Hi,
I need to deduplicate a dataset by two or more variables: "SSN", "name", "DOB".... with a condition on another variable, "specimen_collection_date" with a difference between the two dates of more than 60 days.
I'm using proc summary, but I still have to add the condition on the "specimen_collection_date" variable.
proc summary data=want ;
class SSN DOB Name;
id SSN DOB Name;
output out=want_without_DupRecs;
run ;
Please, advise.
Thank you
You could sort by SSN/DOB/NAME/collection_date.
Then you could run a data step looking for matches on SSN/DOB/NAME and delete all instances with gaps of 60 days or less from the most recent "approved" observation.
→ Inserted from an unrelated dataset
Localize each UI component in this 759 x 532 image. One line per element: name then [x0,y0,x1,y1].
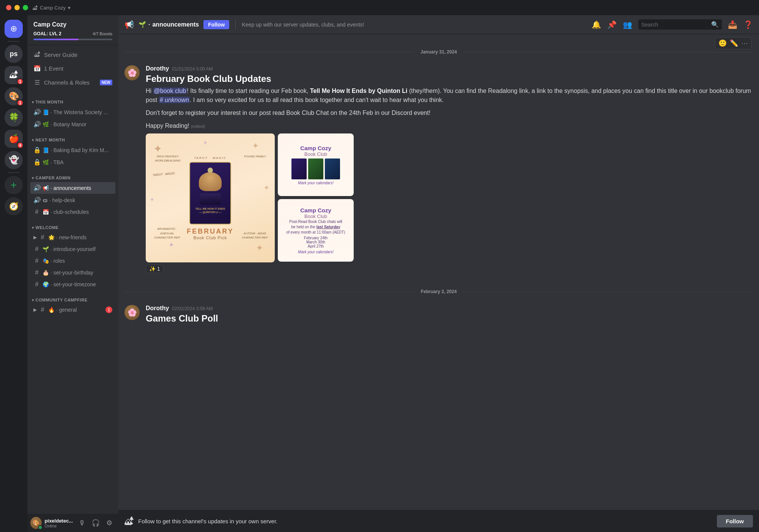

Something like:
proc sort data=have out=have_sorted;
by ssn dob name collection_date;
run;
data want (drop=_:);
** set have -- replace this statement with next line **;
set have_sorted;
by ssn dob name;
retain _maxdate;
if first.name then call missing(_maxdate);
if collection_date-60<=_maxdate then delete;
_maxdate=collection_date;
run;
Hi mkeintz,
Thank you for the quick reply. I tried the code but it removed the observations which had missing values for the collection_date such as Minnie Mouse obs. What is needed is as follows:
Remove the 4th obs with collection_date 5/11/2021 > 60 days than the first collection_date of 12/21/2019.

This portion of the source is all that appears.